Luckin, China’s Starbucks Rival, Plunges on Accounting Probe
(Bloomberg) -- Luckin Coffee Inc., the fast-growing Chinese coffee chain, plunged as much as 81% on Thursday after the company said its board is investigating reports that senior executives and employees fabricated transactions.
The company’s announcement that Chief Operating Officer Jian Liu and employees reporting to him engaged in misconduct casts doubt on the foundations of the Chinese coffee chain’s meteoric rise and its emergence as a key competitor to Starbucks Corp.
The chain is aiming to reach 10,000 locations by the end of 2021 -- a goal that may now be unattainable. Thursday’s share decline erased what had been a 54% gain since the company went public last year.
Liu and others have been suspended and investors shouldn’t rely on previous financial statements for the nine months ended Sept. 30, the company said. The transactions in question occurred last year and totaled about 2.2 billion yuan ($310 million), according to the filing.
Keybanc Capital Markets analyst Eric Gonzalez said that earnings visibility may be limited “for the foreseeable future.” In a note to clients, he added “it will take several years for management to repair its credibility.”
If true, the fabricated sales figure could represent a significant portion of the company’s total revenue. Luckin, which has only reported financial data for the second and third quarter of last year after its May public offering, was seen reporting 5.15 billion yuan of revenue for the full year, according to the average of estimates compiled by Bloomberg.
“Certain costs and expenses were also substantially inflated by fabricated transactions during this period,” Luckin said, while noting the special board committee investigating the matter hasn’t independently verified the fabricated sales figure.
The coffee chain, founded in 2017, operated about 4,500 stores by the end of 2019 in China. Chairman Lu Zhengyao and Chief Executive Officer Qian Zhiya have employed a strategy they used with CAR Inc. -- a vehicle rental business -- more than a decade ago: burning money from investors to quickly grab market share from rivals. That strategy has been successful in winning over investors.

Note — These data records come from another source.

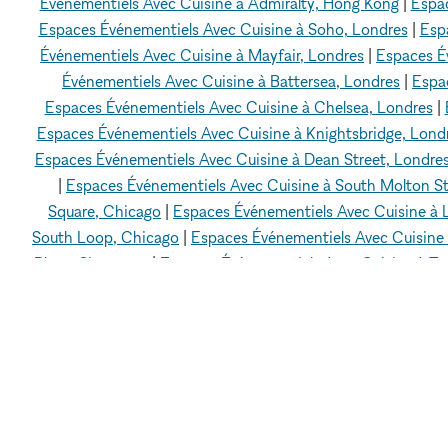
Événementiels Avec Cuisine à Admiralty, Hong Kong
|
Espac
Espaces Événementiels Avec Cuisine à Soho, Londres
|
Esp
Événementiels Avec Cuisine à Mayfair, Londres
|
Espaces É
Événementiels Avec Cuisine à Battersea, Londres
|
Espa
Espaces Événementiels Avec Cuisine à Chelsea, Londres
|
Espaces Événementiels Avec Cuisine à Knightsbridge, Lond
Espaces Événementiels Avec Cuisine à Dean Street, Londre
|
Espaces Événementiels Avec Cuisine à South Molton St
Square, Chicago
|
Espaces Événementiels Avec Cuisine à 
South Loop, Chicago
|
Espaces Événementiels Avec Cuisine 
Place, Singapour
|
Espaces Événementiels Avec Cuisine à Ta
à Geylang, Singapour
|
Espaces Événementiels Avec Cuisine 
Cuisine à Paris 16 - 75016
|
Espaces Événementiels Avec C
Cuisine à Venice Beach, Los Angeles
|
Espaces Événementiel
Événementiels Avec Cuisine à Quartier chinois, Los Angel
Angeles
|
Espaces Événementiels Avec Cuisine à Hollywoo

Trouble emerged earlier this year, however. The shares plunged after Muddy Waters tweeted on Jan. 31 that it had a short on the stock after receiving what it called a “credible” unattributed 89-page report that alleged accounting issues with the chain and a broken business model. Luckin Coffee denied the allegations.
The Xiamen, China-based company raised $778 million from a share sale and a convertible bond offering in early January, according to people with knowledge of the matter. The company also raised $645 million in its U.S. IPO.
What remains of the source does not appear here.